The index of disadvantage was then calculated by adding the standardised vulnerability index to the standardised hazard exposure index (Figure 4). The final step was the standardisation of the disadvantage index.
Figure 4. A schematic diagram showing the process of developing the indices of social vulnerability to flooding and flood disadvantage
This approach to assessing social vulnerability to flooding is based on equal weightings of the domains. This was discussed with the Steering Group and the case study local authorities. It has been recognised, based on the consultations with stakeholders within the ClimateJust project that it is next to impossible to achieve a consensus on the weighting of domains when involving stakeholders from different sectors or various local authority departments.
Therefore, in addition to the indices developed within this project, the users of the flood disadvantage dataset are encouraged to develop their own weightings if replicating the method. In the future, we recommend development of an online tool which would allow the users to freely select the indicators they see as suitable to their vulnerability assessment and enter the weights that are relevant to their locality or area of work.
The final outputs of the assessment of social vulnerability to flooding and flood disadvantage are maps, developed for Scotland as a whole as well as for the individual local authorities. The standardised indices of social vulnerability to flooding and flood disadvantage are classified using standard deviation (SD) value, which, for standardised indices, equals 1. The average values of social vulnerability to flooding and flood disadvantage are understood as those that concentrate within -/+0.5 SD from the mean (average) value. The larger the positive or negative value of the index, the further the values are from the mean value. The classes are summarised in Table 7.
Table 7. Classes of social vulnerability to flooding and flood disadvantage
|Value of the standardised index||Level of vulnerability / disadvantage|
|1.5 - 2.5||Extremely high|
|0.5 - 1.5||Relatively high|
|-0.5 - 0.5||Average|
|-1.5 - -0.5||Relatively low|
|-2.5 - -1.5||Extremely low|
The method of classification based on SD was chosen in order to allow comparisons to the 'average' Scottish neighbourhood. The purpose of the assessment carried out for the entire country was to enable identification of the extreme and acute levels of vulnerability and disadvantage as locations where further investigation should be targeted, followed by action. The classification based on SD was also used in the NFRA (SEPA, 2011) to identify different levels of social vulnerability.

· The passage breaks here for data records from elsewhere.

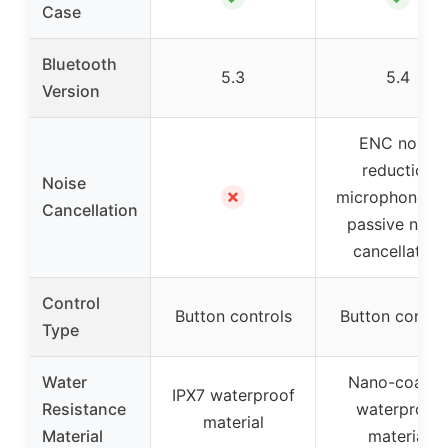
Case
Bluetooth
5.3
5.4
Version
ENC noise
reduction
Noise
✗
microphones f
Cancellation
passive nois
cancellation
Control
Button controls
Button contro
Type
Water
Nano-coated
IPX7 waterproof
Resistance
waterproof
material
Material
material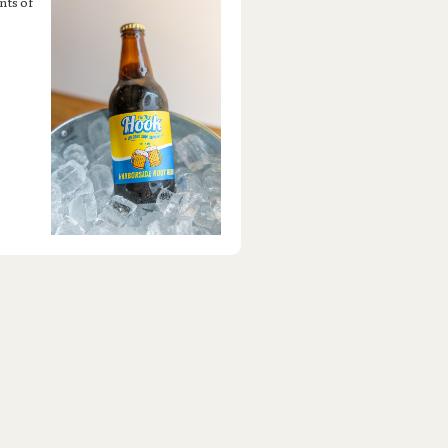
nts of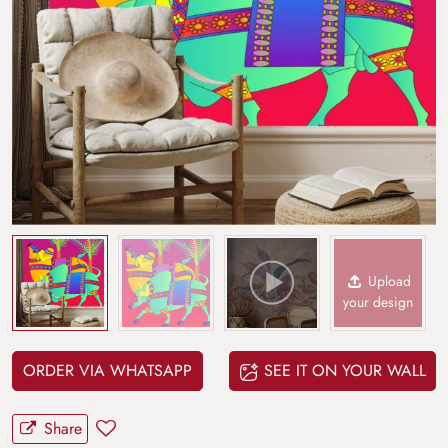
Upload
your design
ORDER VIA WHATSAPP
SEE IT ON YOUR WALL
Share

Whilst the classification based on SD allows identification of the areas with values far removed from the Scottish mean, this method may be less useful for users in local authorities, in particular in locations with little variation in vulnerability and disadvantage (e.g. where most of the neighbourhoods are close to average, or only range from relatively low to relatively high). The datasets containing the indicators (the simple spreadsheet and the spatial dataset) allow the end users in local authorities to apply their own classification. For example they could base them on quantiles, natural breaks or equal intervals to classify the data in a manner that would allow the identification of differences between data zones in terms of their vulnerability or disadvantage at the local level. In addition, the average values are provided in the simple spreadsheet with the data, not only for Scotland but also for each individual local authority.